Now as many of you know, I am a nurse.  I also have an unfortunate habit of immediately thinking of the deadliest, skin-sloughing, most virulent and contagious diseases known to man and animal.  And since I really like microbiology, I know a lot of them.

As I stood there, trying to decide if a crisp, tasty, caffeine-free lemony-lime beverage was worth possible death and dismemberment, it croaked at me.  It did not cluck, it did not caw or crow - it croaked. Like a frog.  A reptilian crocodile frog.  Dear god.  It eats frogs.

I realize you might be laughing at me.  You're thinking it was probably just a pleasantly plump white Colonel Sanders candidate with a strange squawk.  I assure you, it was not.  It had beady bloodshot eyes.  It was grayish black, with strange feathers in a corona around its overly large head.  And there was some strange substance (is that blood?!?!?  Was it walking in BLOOD?!?!?!?) on its razor-sharp chicken feet.  This was no cute little Cornish game hen.  I was looking at the direct descendant of a carrier of the 1918 Spanish Flu; a.k.a. La Grippe... The Spanish Death.

Locking eyes with the Korean Death Bird (shit! you're not supposed to look them directly in the eye!) I tried to remember what to do when confronted with a very large and aggressive patient. Keep your voice at a conversational level.  Turn to the side, but do not step back. Do not raise your hands.  Say "Sir, if you will calm down, I will be happy to assist you." So I turned to the side and did not step back.  I did not raise my hands.  I said in a conversational tone, "Sir, if you calm down, I will be happy to assist you."

It growled at me.

At this point, my sympathetic nervous system launched itself into the fight-or-flight response.  My eyes dilated, my blood vessels constricted, heart rate and respirations skyrocketed, and I desperately needed to pee.  Since I had two young children under the age of 5 to take care of in the wilds of South Korea, I decided to run.  As I felt for the first step behind me while continuing to keep a non-confrontational eye on the Death Bird, a very tiny and wrinkled old Korean man came up the walk to my right.  Dammit. Now there are civilian lives at stake.
Me: "Sir, you may want to keep back. This bird might be dangerous."
Old Korean Man: "안녕하세요?"
 Me: "I have no idea what you just said. Have you ever heard of H1N1?"
Old Korean Man: "심각한 건가요?"
Me: "Dude, No comprende.  El dangerouso bird. El deadly."  (because like many monolingual Americans, when flustered and speaking with someone of another nationality, I lapse into very poor and grammatically incorrect Americanized Spanglish).

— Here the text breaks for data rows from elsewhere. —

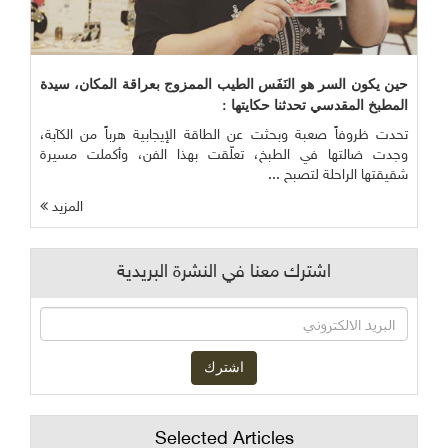
حين يكون السر هو النَفَس الطيب الممزوج بعراقة المكان، سيدة
المطبخ المقدسي تحدثنا حكايتها :
تحدت ظروفاً صعبة وبحثت عن الطاقة الإيجابية هرباً من الكآبة،
وجدت ضالتها في الطبخ، تعلّقت بهذا الفن، وأكملت مسيرة
شقيقتها الراحلة لتصبح ...
المزيد
اشترك معنا في النشرة البريدية
Selected Articles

Old Korean Man then rolled his eyes at me, clucked something in a strange animal language at the Korean Death Bird, and proceeded to cajole it into a state of bliss-like subservient pet-hood.  If the thing would have had a tongue to loll out of its mouth, it would have.  Instead it puttered up to the old man's feet and leaned against his leg, gazing at him adoringly with its beady bloodshot little eyes.

Yeah, my jaw was on the ground.

With a final disdainful snort in my direction, the Chicken Whisperer collected his pet and walked into our building.

So now I have added chickens to the List of Things I Am Scared Of.